To explain the concept of multiple comparisons, I’d like you to imagine you had a factor with five levels. The command anovaBF would cope just fine with this. But, with five levels, there are ten pairwise comparisons you could do (1 versus 2, 1 versus 3, etc.). In traditional analysis techniques (i.e. techniques resulting in p values) you will sometimes hear people talking about ‘correcting for multiple comparisons’. This is because the more tests you do, the more likely it is that one of them will be ‘significant’ (\(p < .05\)), even if there is in fact no difference between any of the levels of the factor. One common suggestion is to use a stricter significance level (e.g. \(p < .01\)) if you’re doing a lot of tests.

This is not an approach covered in these worksheets.
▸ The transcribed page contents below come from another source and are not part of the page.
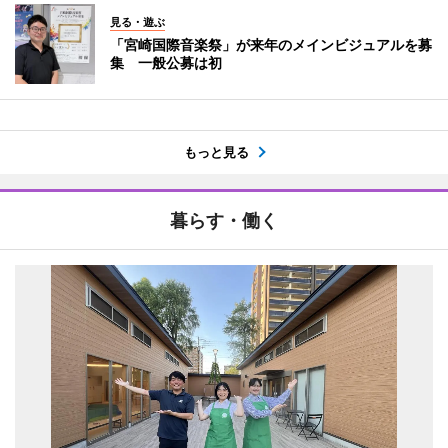
見る・遊ぶ
「宮崎国際音楽祭」が来年のメインビジュアルを募
集 一般公募は初
もっと見る
暮らす・働く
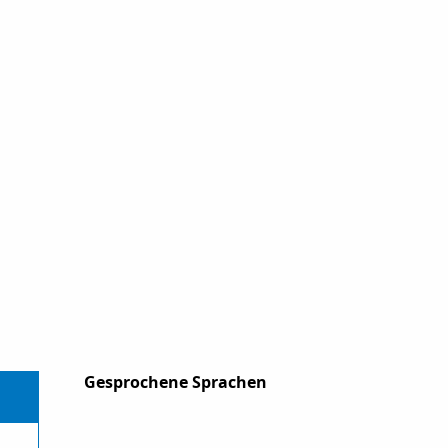
Gesprochene Sprachen
Gesprochene Sprachen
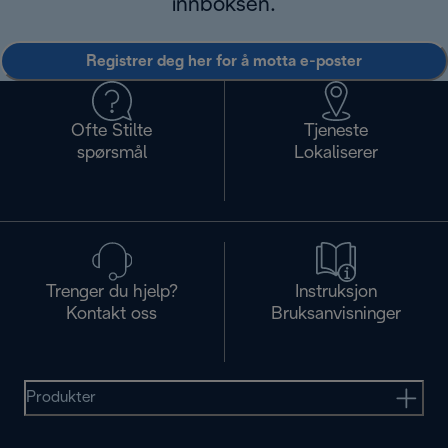
innboksen.
Registrer deg her for å motta e-poster
Ofte Stilte
Tjeneste
spørsmål
Lokaliserer
Trenger du hjelp?
Instruksjon
Kontakt oss
Bruksanvisninger
Produkter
This is for two reasons:

First, we’re using Bayesian methods, not traditional ANOVA. Although issues around multiple comparisons still occur with Bayesian techniques, the issues are not the same, the solutions are not same, and the whole thing is just a bit too complex for this intermediate-level worksheet.

Second, correcting for multiple comparisons is seldom the answer anyway. If you knew you needed to compare those two conditions before you looked at the data, this is known as a confirmatory analysis, and we don’t generally adjust for multiple comparisons for such analyses. Alternatively, you might be exploring your data after you collected it. For example, you might observe a difference you didn’t expect to see, and do a test on this. This is called exploratory analysis, and it’s fine — it’s good to fully explore your data. But, results from exploratory analysis should normally be replicated before we are particularly convinced by them, whatever the p value (or Bayes Factor). In other words, you should run the study again, predict you would see the difference again, and then test for it. This is because, if you look long and hard enough, you’ll always find some pattern in a set of data, even if there is not actually anything to be found.

This material is distributed under a Creative Commons licence. CC-BY-SA 4.0.